The multimedia- show about the Refugees Detainee- Camp
Horst near Hamburg is now online. Because the film maker was not allowed to talk with the refugees or to enter the camp he concentrated on the invisible borders, the surrounding area and the process of isolation.
About 26 miles distant from Hamburg lays the small village Horst. It is nestled between the Elbe river and a small woods and plains. With around 500 Inhabitants and no special historic sites it seems not worth mentioning.
But for several hundred refugees it is the center of their lives. In an old NVA (National Army of Ex-DDR) barracks, they are locked away from social contacts and have no possibility of participating in life like other people in Germany.
These barracks are only one of dozens of so called “Ausreisezentrum” (departure center), where refugees get detained as soon as they reach the German border. Tens of Thousands are detained in such rotten camps and old buildings. They are not allowed to work, to leave their district, to travel without controls or to take part at political or social events. If they do so – they get deported. Often this situation lasts for several months – in worse cases up to years.

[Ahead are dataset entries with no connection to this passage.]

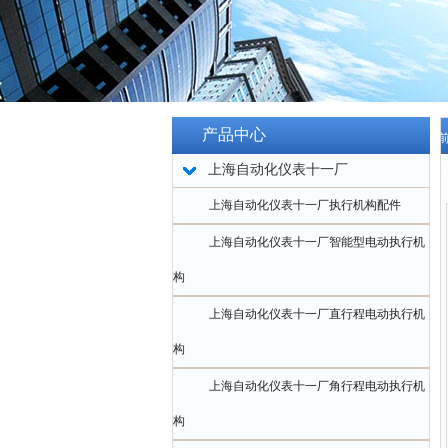
产品中心
当
上海自动化仪表十一厂
ZKJ
上海自动化仪表十一厂执行机构配件
上海自动化仪表十一厂智能型电动执行机
构
上海自动化仪表十一厂直行程电动执行机
构
上海自动化仪表十一厂角行程电动执行机
构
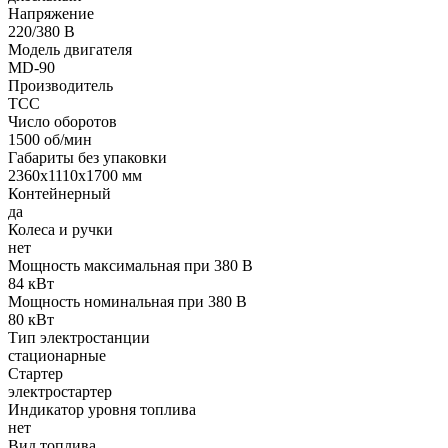
Напряжение
220/380 В
Модель двигателя
MD-90
Производитель
ТСС
Число оборотов
1500 об/мин
Габариты без упаковки
2360х1110х1700 мм
Контейнерный
да
Колеса и ручки
нет
Мощность максимальная при 380 В
84 кВт
Мощность номинальная при 380 В
80 кВт
Тип электростанции
стационарные
Стартер
электростартер
Индикатор уровня топлива
нет
Вид топлива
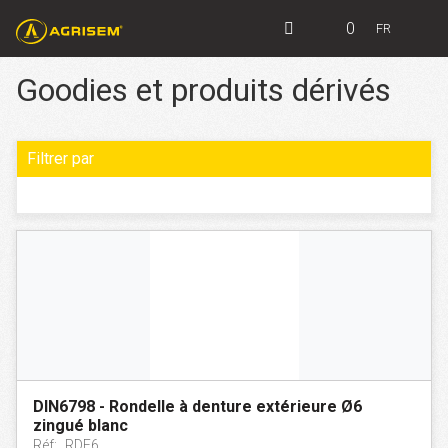
0
FR
Goodies et produits dérivés
Filtrer par
DIN6798 - Rondelle à denture extérieure Ø6
zingué blanc
Réf:
RDE6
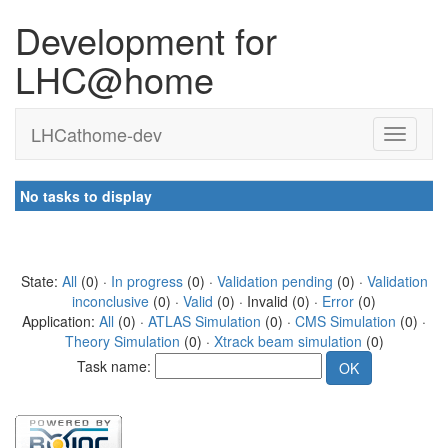
Development for
LHC@home
LHCathome-dev
No tasks to display
State:
All
(0) ·
In progress
(0) ·
Validation pending
(0) ·
Validation
inconclusive
(0) ·
Valid
(0) · Invalid (0) ·
Error
(0)
Application:
All
(0) ·
ATLAS Simulation
(0) ·
CMS Simulation
(0) ·
Theory Simulation
(0) ·
Xtrack beam simulation
(0)
Task name:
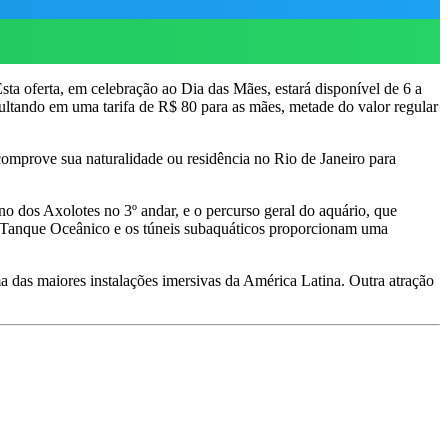
a oferta, em celebração ao Dia das Mães, estará disponível de 6 a
sultando em uma tarifa de R$ 80 para as mães, metade do valor regular
omprove sua naturalidade ou residência no Rio de Janeiro para
o dos Axolotes no 3º andar, e o percurso geral do aquário, que
e Tanque Oceânico e os túneis subaquáticos proporcionam uma
a das maiores instalações imersivas da América Latina. Outra atração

And only a small percentage is lucky enough to get a residency permit even after that long wait. Most of the refugees get deported out of Europe to their home-countries (or supposed home-countries) – regardless of whether there are still conflicts, wars or famines there.
This system of camps and deportation was built up since the 1990’s in order to “defend” Europe from so called “economic refugees”. But the primary problems in the economies of the “third world” are results of neo-colonialism and the exploitation of the natural resources by the western nations.
But in our world there is a two-class system with many gradations in between. The people from industrialized countries are allowed to travel through the whole world and to settle where they want. The second-class citizens do not have those possibilities. They need to risk their life to travel to a country where life has more to offer – and work there illegally to raise some money for their villages and families, which remain at home.
And the situation is getting worse. The EU has build up FRONTEX (from the French: Frontières extérieures, established by EU law as the: European Agency for the Management of Operational Cooperation at the External Borders of the Member States of the European Union) – a high-tech Border Patrol to keep refugees out of Europe.
Various humanitarian organizations have attributed more than 6.000 deaths near the Canary Islands to FRONTEX– in 2006 alone! The estimated number of unreported cases is several times higher.
And the few people who have the change to survive thousand miles of flight and the deadly border-controls – get detained into camps in Germany (and the other countries of the EU) and have almost no change to break out of this kind of suffering.
These invisible Borders are direct next to us – we only need to open our eyes now!